= 2004 Broxbourne Borough Council election =

2004 UK local government election

Results of the 2004 Broxbourne Borough Council election

The 2004 Broxbourne Council election was held to elect council members of the Broxbourne Borough Council, the local government authority of the borough of Broxbourne, Hertfordshire, England.

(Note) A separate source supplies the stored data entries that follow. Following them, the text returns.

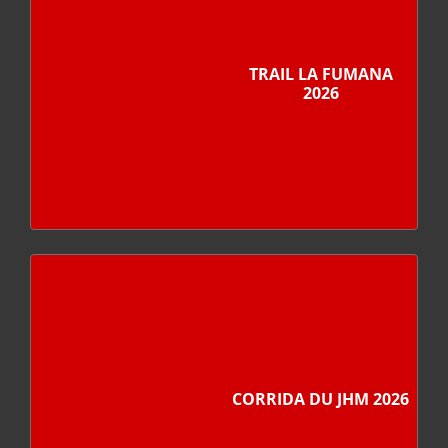
TRAIL LA FUMANA
2026
CORRIDA DU JHM 2026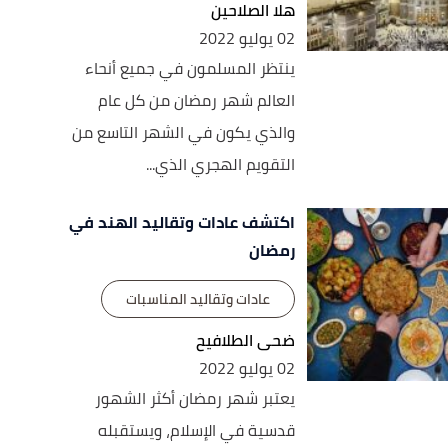
هلا الصلاحين
02 يوليو 2022
ينتظر المسلمون في جميع أنحاء
العالم شهر رمضان من كل عام
والذي يكون في الشهر التاسع من
التقويم الهجري الذي...
اكتشف عادات وتقاليد الهند في
رمضان
عادات وتقاليد المناسبات
ضحى الطلافيح
02 يوليو 2022
يعتبر شهر رمضان أكثر الشهور
قدسية في الإسلام، ويستقبله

==Composition of expiring seats before election==

| Ward | Party | Incumbent Elected | Incumbent | Standing again? |
|---|---|---|---|---|
| Broxbourne | Conservative | 2000 | Donald Poole | No |
| Bury Green | Conservative | 2000 | Dorothy Edmonds | No |
| Cheshunt Central | Conservative | 2000 | Milan Milovanovic | Yes |
| Cheshunt North | Conservative | 2000 | Mark Farrington | Yes |
| Flamstead End | Conservative | 2000 | David Manning | Yes |
| Goffs Oak | Conservative | 2002 | Russell Thomas | No |
| Hoddesdon North | Conservative | 2000 | Lyn White | Yes |
| Hoddesdon Town | Conservative | 2002 | Robert Bick | Yes |
| Rye Park | Conservative | 2000 | Peter Swannell | No |
| Theobalds | Conservative | 2000 | Charles Tranham | Yes |
| Waltham Cross | Conservative | 2000 | Graham Manley | No |
| Wormley / Turnford | Conservative | 2000 | Paul Mason | Yes |

==Election results==

Broxbourne local election result 2004
| Party |  | Seats | Gains | Losses | Net gain/loss | Seats % | Votes % | Votes | +/− |
|---|---|---|---|---|---|---|---|---|---|
|  | Conservative | 12 | 0 | 0 | 0 | 100.00 | 66.25 | 14,321 | +5.43 |
|  | Labour | 0 | 0 | 0 | 0 | 0.00 | 24.34 | 5,261 | -3.70 |
|  | BNP | 0 | 0 | 0 | 0 | 0.00 | 4.84 | 1,047 | -2.47 |
|  | Liberal Democrats | 0 | 0 | 0 | 0 | 0.00 | 4.57 | 989 | +0.74 |

== Results summary ==
An election was held in 12 out of the 13 wards on 10 June 2004. (No election in Rosedale Ward)

All seats were successfully defended by the incumbent party.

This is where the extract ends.